(Collected data entries)
Segment Open
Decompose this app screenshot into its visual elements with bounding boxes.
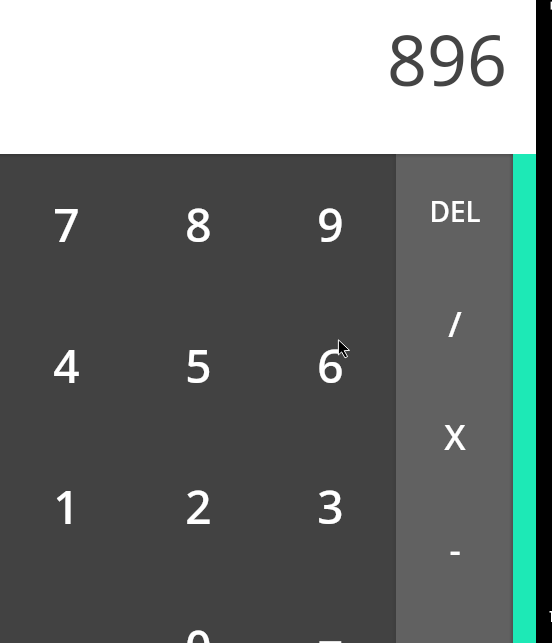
staticText: 4 <box>53 334 80 397</box>
button[interactable]: 8 <box>132 154 264 295</box>
button[interactable]: 5 <box>132 295 264 436</box>
button[interactable]: 4 <box>0 295 132 436</box>
staticText: DEL <box>429 192 481 230</box>
staticText: 3 <box>317 475 344 538</box>
staticText: X <box>444 413 466 461</box>
staticText: 8 <box>185 193 212 256</box>
button[interactable]: Multiply <box>396 380 513 493</box>
staticText: 7 <box>53 193 80 256</box>
button[interactable]: Delete <box>396 154 513 267</box>
button[interactable]: 1 <box>0 436 132 577</box>
button[interactable]: 9 <box>264 154 396 295</box>
staticText: = <box>317 615 344 643</box>
staticText: 896 <box>387 11 508 106</box>
button[interactable]: 0 <box>132 577 264 643</box>
staticText: 0 <box>185 615 212 643</box>
staticText: / <box>448 300 462 348</box>
staticText: 6 <box>317 334 344 397</box>
button[interactable]: 7 <box>0 154 132 295</box>
button[interactable]: = <box>264 577 396 643</box>
button[interactable]: Divide <box>396 267 513 380</box>
button[interactable]: Minus <box>396 493 513 606</box>
staticText: 5 <box>185 334 212 397</box>
staticText: 9 <box>317 193 344 256</box>
button[interactable]: 3 <box>264 436 396 577</box>
button[interactable]: 6 <box>264 295 396 436</box>
staticText: 2 <box>185 475 212 538</box>
staticText: 1 <box>53 475 80 538</box>
button[interactable]: 2 <box>132 436 264 577</box>
staticText: - <box>449 526 461 574</box>
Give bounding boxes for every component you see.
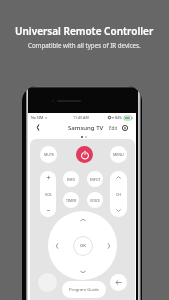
- button[interactable]: Volume: [40, 171, 56, 217]
- staticText: No SIM: [31, 115, 44, 120]
- staticText: Universal Remote Controller: [15, 24, 154, 38]
- button[interactable]: Up: [78, 215, 87, 224]
- staticText: CH: [116, 192, 121, 197]
- button[interactable]: Program Guide: [62, 281, 106, 298]
- staticText: Edit: [109, 125, 118, 131]
- staticText: OK: [80, 243, 86, 249]
- button[interactable]: Back: [33, 123, 42, 132]
- staticText: TIMER: [66, 198, 77, 203]
- button[interactable]: Keypad: [38, 273, 57, 292]
- staticText: Compatible with all types of IR devices.: [28, 41, 141, 49]
- button[interactable]: MENU: [110, 146, 127, 163]
- button[interactable]: Edit: [108, 123, 119, 133]
- staticText: MENU: [113, 152, 124, 157]
- staticText: Program Guide: [69, 287, 99, 293]
- staticText: INFO: [67, 177, 76, 182]
- button[interactable]: MUTE: [40, 146, 57, 163]
- button[interactable]: INFO: [63, 171, 79, 187]
- staticText: VOL: [45, 192, 52, 197]
- staticText: 84%: [115, 115, 123, 120]
- staticText: 11:40 AM: [73, 115, 89, 120]
- button[interactable]: Power: [76, 146, 93, 163]
- staticText: Samsung TV: [68, 124, 104, 132]
- button[interactable]: TIMER: [63, 192, 79, 208]
- button[interactable]: INPUT: [87, 171, 103, 187]
- button[interactable]: Channel: [110, 171, 127, 217]
- button[interactable]: Info: [122, 125, 128, 131]
- button[interactable]: Down: [78, 267, 87, 276]
- staticText: INPUT: [90, 177, 101, 182]
- staticText: MUTE: [44, 152, 54, 157]
- staticText: VOICE: [90, 198, 100, 203]
- button[interactable]: Right: [104, 241, 113, 250]
- button[interactable]: OK: [73, 236, 93, 256]
- button[interactable]: Left: [52, 241, 61, 250]
- button[interactable]: Back: [110, 274, 127, 291]
- button[interactable]: VOICE: [87, 192, 103, 208]
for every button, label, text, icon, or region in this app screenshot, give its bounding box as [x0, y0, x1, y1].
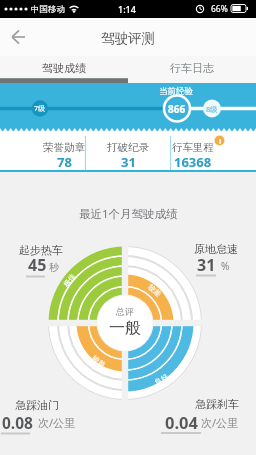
- staticText: 极佳: [62, 272, 77, 289]
- staticText: 原地怠速: [194, 242, 238, 256]
- staticText: 0.08: [2, 412, 33, 433]
- staticText: 7级: [34, 104, 46, 114]
- staticText: 次/公里: [38, 415, 76, 430]
- staticText: %: [221, 259, 230, 273]
- staticText: 31: [197, 254, 216, 276]
- staticText: 较差: [90, 354, 107, 369]
- staticText: 中国移动: [31, 4, 65, 15]
- staticText: 1:14: [118, 3, 136, 15]
- staticText: 31: [121, 153, 136, 171]
- staticText: 次/公里: [201, 415, 239, 430]
- staticText: 78: [57, 153, 72, 171]
- staticText: 当前经验: [159, 86, 193, 97]
- staticText: 66%: [211, 3, 228, 15]
- button[interactable]: [4, 22, 34, 52]
- staticText: 一般: [109, 318, 141, 338]
- button[interactable]: [128, 56, 256, 83]
- staticText: 秒: [49, 261, 59, 274]
- staticText: 最近1个月驾驶成绩: [79, 206, 178, 222]
- staticText: 打破纪录: [107, 141, 149, 154]
- button[interactable]: [0, 56, 128, 83]
- staticText: 起步热车: [19, 243, 63, 257]
- staticText: 0.04: [165, 411, 198, 433]
- staticText: 急踩刹车: [195, 397, 239, 411]
- staticText: 良好: [153, 372, 170, 387]
- staticText: 行车里程: [172, 141, 214, 154]
- staticText: 驾驶成绩: [42, 61, 86, 75]
- staticText: 8级: [206, 104, 218, 114]
- staticText: 16368: [174, 153, 212, 171]
- staticText: 总评: [116, 306, 134, 317]
- staticText: 行车日志: [170, 61, 214, 75]
- staticText: 荣誉勋章: [43, 141, 85, 154]
- staticText: 45: [28, 254, 47, 276]
- staticText: i: [219, 136, 222, 146]
- staticText: 急踩油门: [15, 398, 59, 412]
- staticText: 驾驶评测: [101, 30, 155, 47]
- staticText: 较差: [146, 282, 163, 298]
- staticText: 866: [168, 102, 186, 116]
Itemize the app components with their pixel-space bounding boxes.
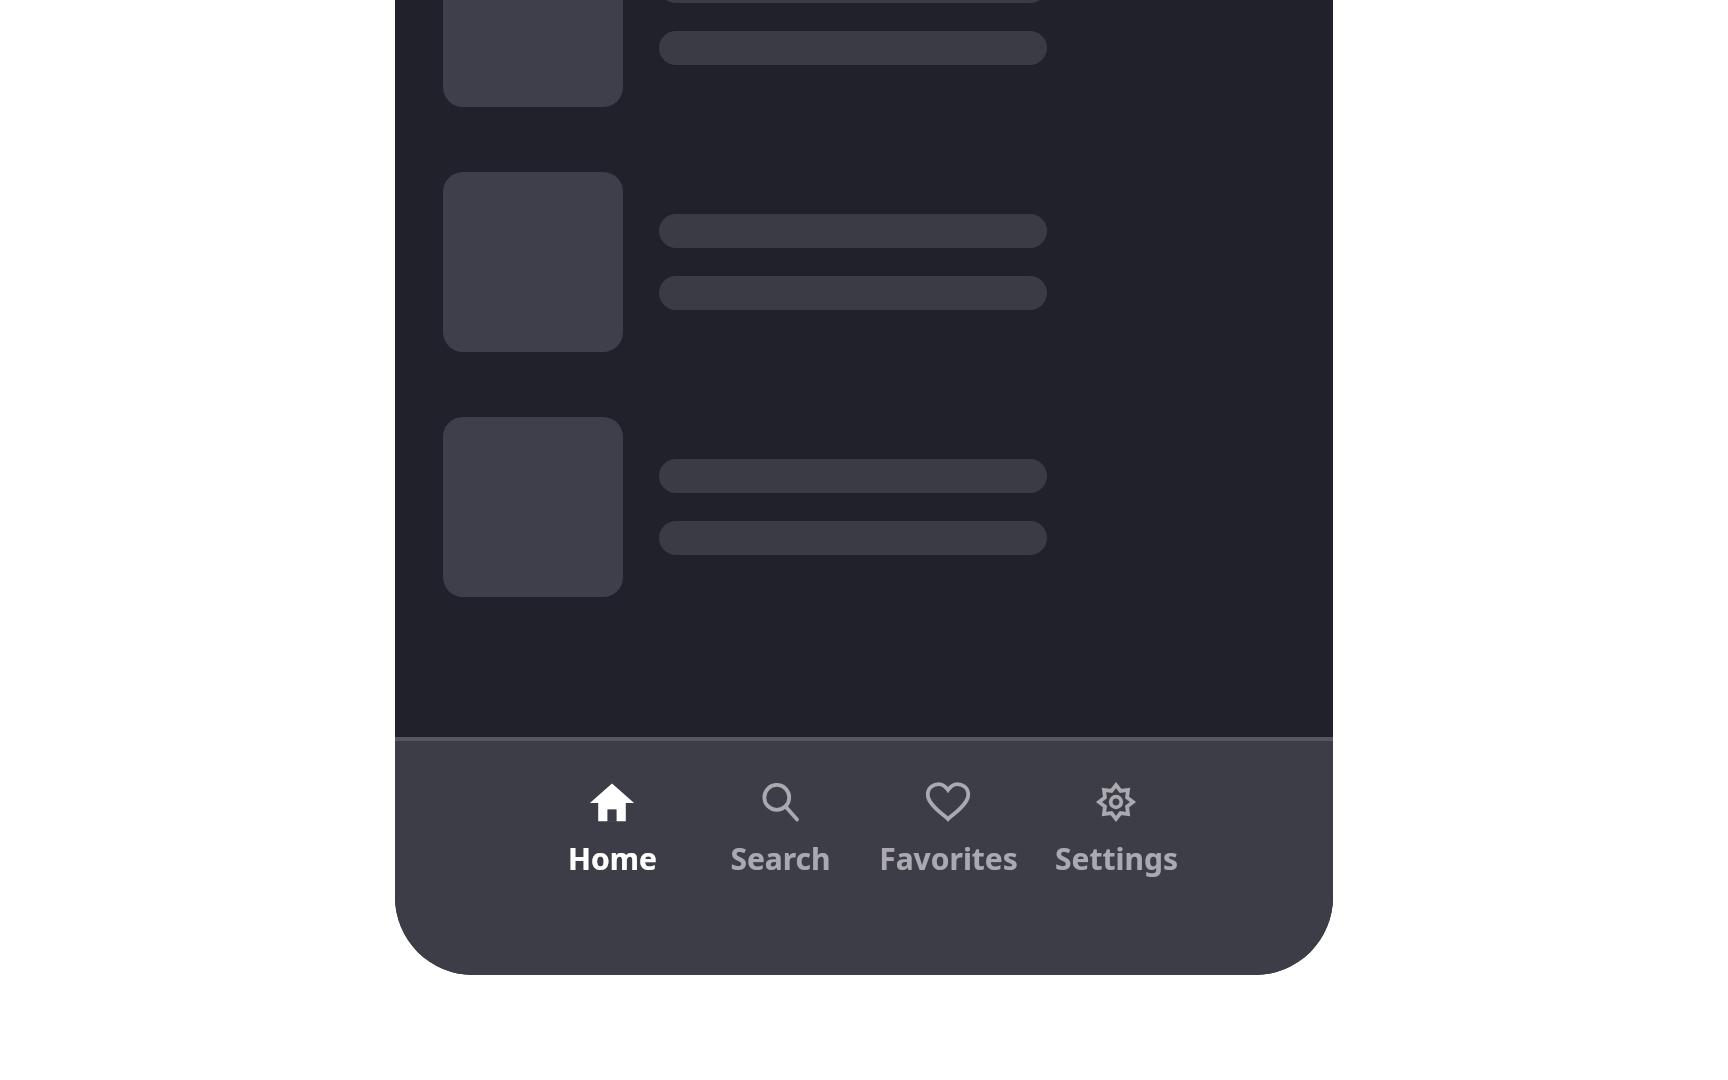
staticText: Home: [568, 838, 657, 879]
button[interactable]: [443, 0, 1285, 107]
button[interactable]: Home: [528, 777, 696, 881]
staticText: Settings: [1055, 838, 1178, 879]
staticText: Favorites: [879, 838, 1018, 879]
staticText: Search: [730, 838, 831, 879]
button[interactable]: [443, 417, 1285, 597]
button[interactable]: Search: [696, 777, 864, 881]
button[interactable]: Settings: [1032, 777, 1200, 881]
button[interactable]: [443, 172, 1285, 352]
button[interactable]: Favorites: [864, 777, 1032, 881]
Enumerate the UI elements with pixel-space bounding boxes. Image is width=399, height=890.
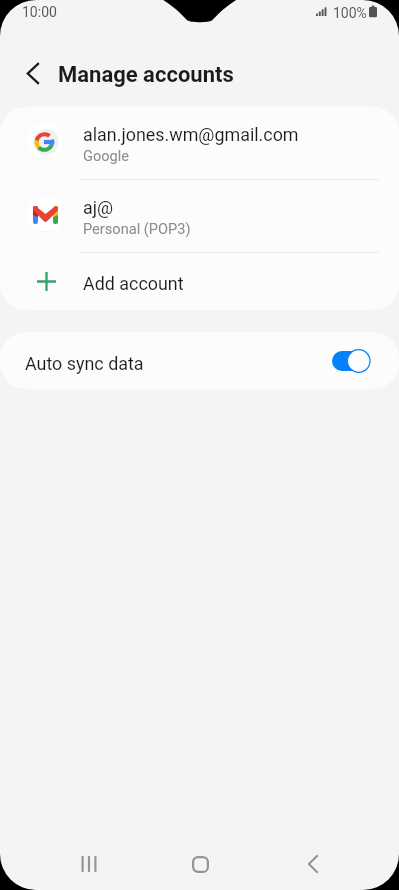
button[interactable]: Recent apps — [65, 840, 113, 888]
staticText: aj@ — [83, 197, 114, 218]
staticText: Personal (POP3) — [83, 220, 191, 237]
staticText: 10:00 — [22, 4, 57, 20]
button[interactable]: Add account — [0, 253, 399, 310]
staticText: alan.jones.wm@gmail.com — [83, 124, 299, 145]
staticText: Auto sync data — [25, 353, 144, 374]
staticText: Manage accounts — [58, 62, 234, 88]
button[interactable]: alan.jones.wm@gmail.com — [0, 107, 399, 179]
staticText: Google — [83, 147, 130, 164]
button[interactable]: Home — [176, 840, 224, 888]
button[interactable]: aj@ — [0, 180, 399, 252]
staticText: Add account — [83, 273, 184, 294]
staticText: 100% — [333, 5, 367, 21]
button[interactable]: Navigate up — [12, 53, 53, 94]
button[interactable]: Auto sync data — [0, 332, 399, 389]
button[interactable]: Back — [288, 840, 336, 888]
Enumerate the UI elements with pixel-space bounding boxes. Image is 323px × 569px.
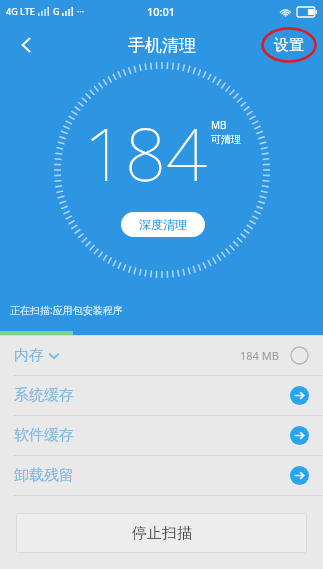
staticText: 10:01 xyxy=(147,4,176,19)
staticText: 正在扫描:应用包安装程序 xyxy=(10,303,123,317)
other: Open 系统缓存 xyxy=(290,386,309,405)
staticText: 184 xyxy=(84,104,208,202)
staticText: 184 MB xyxy=(240,348,279,363)
button[interactable]: 停止扫描 xyxy=(16,513,307,553)
staticText: G xyxy=(53,5,60,17)
staticText: 软件缓存 xyxy=(14,426,74,445)
staticText: ··· xyxy=(77,5,85,17)
staticText: MB xyxy=(211,118,227,132)
button[interactable]: 卸载残留 xyxy=(0,456,323,495)
staticText: 系统缓存 xyxy=(14,386,74,405)
staticText: 内存 xyxy=(14,346,44,365)
staticText: 手机清理 xyxy=(128,35,196,56)
other: Open 卸载残留 xyxy=(290,466,309,485)
staticText: 停止扫描 xyxy=(132,524,192,543)
button[interactable]: 系统缓存 xyxy=(0,376,323,415)
button[interactable]: Back xyxy=(4,23,48,67)
button[interactable]: 内存 xyxy=(0,336,323,375)
button[interactable]: 软件缓存 xyxy=(0,416,323,455)
other: Open 软件缓存 xyxy=(290,426,309,445)
staticText: 卸载残留 xyxy=(14,466,74,485)
staticText: 深度清理 xyxy=(139,217,187,232)
button[interactable]: 设置 xyxy=(261,27,317,63)
button[interactable]: 深度清理 xyxy=(121,212,205,237)
staticText: 4G LTE xyxy=(6,5,35,17)
staticText: 设置 xyxy=(274,36,304,55)
staticText: 可清理 xyxy=(211,133,241,146)
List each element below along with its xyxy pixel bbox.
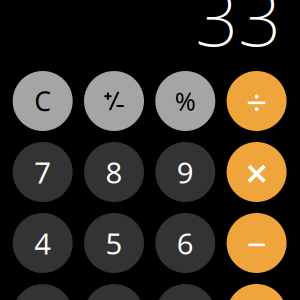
button[interactable]: 4 xyxy=(13,213,73,273)
button[interactable]: 8 xyxy=(84,142,144,202)
staticText: 9 xyxy=(177,152,194,192)
button[interactable]: 6 xyxy=(155,213,215,273)
button[interactable]: % xyxy=(155,71,215,131)
staticText: % xyxy=(175,84,196,118)
staticText: C xyxy=(34,83,51,119)
button[interactable]: Subtract xyxy=(227,213,287,273)
button[interactable]: 3 xyxy=(155,284,215,300)
button[interactable]: Divide xyxy=(227,71,287,131)
button[interactable]: Multiply xyxy=(227,142,287,202)
button[interactable]: 2 xyxy=(84,284,144,300)
button[interactable]: C xyxy=(13,71,73,131)
staticText: 33 xyxy=(195,0,281,67)
staticText: 7 xyxy=(34,152,51,192)
button[interactable]: 7 xyxy=(13,142,73,202)
button[interactable]: 5 xyxy=(84,213,144,273)
staticText: 5 xyxy=(106,224,122,262)
button[interactable]: 9 xyxy=(155,142,215,202)
staticText: 4 xyxy=(34,224,51,262)
staticText: 8 xyxy=(106,152,122,192)
button[interactable]: 1 xyxy=(13,284,73,300)
button[interactable]: Toggle sign xyxy=(84,71,144,131)
button[interactable]: Add xyxy=(227,284,287,300)
staticText: 6 xyxy=(177,224,194,262)
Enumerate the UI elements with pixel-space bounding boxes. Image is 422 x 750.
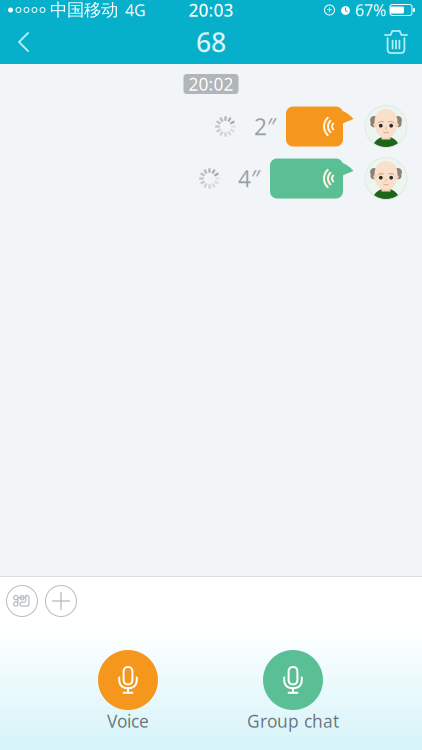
button[interactable]: Voice <box>73 650 183 730</box>
button[interactable]: Back <box>0 20 50 64</box>
staticText: Group chat <box>247 710 339 732</box>
staticText: 中国移动 <box>50 0 118 21</box>
staticText: 20:03 <box>188 0 234 22</box>
staticText: 67% <box>355 0 386 21</box>
button[interactable]: Group chat <box>238 650 348 730</box>
button[interactable]: Play voice message 2″ <box>286 106 355 146</box>
button[interactable]: Play voice message 4″ <box>270 158 355 198</box>
button[interactable]: Delete <box>370 20 422 64</box>
staticText: 68 <box>196 24 226 60</box>
button[interactable]: Stickers <box>2 582 42 620</box>
staticText: 20:02 <box>188 72 234 96</box>
staticText: 4G <box>125 0 146 21</box>
staticText: 2″ <box>254 111 276 142</box>
button[interactable]: More <box>42 582 80 620</box>
staticText: 4″ <box>238 163 260 194</box>
staticText: Voice <box>107 710 149 732</box>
Segment Closed
Where in the records does the string "message" appear? Copy every line that has it.

button[interactable]: Play voice message 2″ <box>286 106 355 146</box>
button[interactable]: Play voice message 4″ <box>270 158 355 198</box>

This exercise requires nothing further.